## Exercise details
For the records that follow, restate each one word for word and leave the images behind.

┄┄┄┄┄┄┄┄┄┄┄┄┄┄┄┄┄┄┄┄

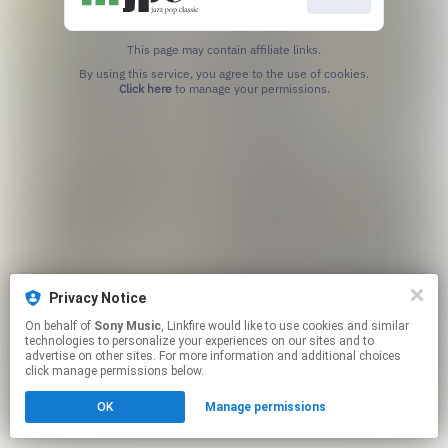
This page may contain affiliate links.
By using this service, you agree to the use of cookies.
Click here
to manage your permissions.
Privacy Notice
On behalf of
Sony Music
, Linkfire would like to use cookies and similar
technologies to personalize your experiences on our sites and to
advertise on other sites. For more information and additional choices
click manage permissions below.
OK
Manage permissions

┄┄┄┄┄┄┄┄┄┄┄┄┄┄┄┄┄┄┄┄

## Worked solution
This page may contain affiliate links.
By using this service, you agree to the use of cookies.
Click here
to manage your permissions.
Privacy Notice
On behalf of
Sony Music
, Linkfire would like to use cookies and similar
technologies to personalize your experiences on our sites and to
advertise on other sites. For more information and additional choices
click manage permissions below.
OK
Manage permissions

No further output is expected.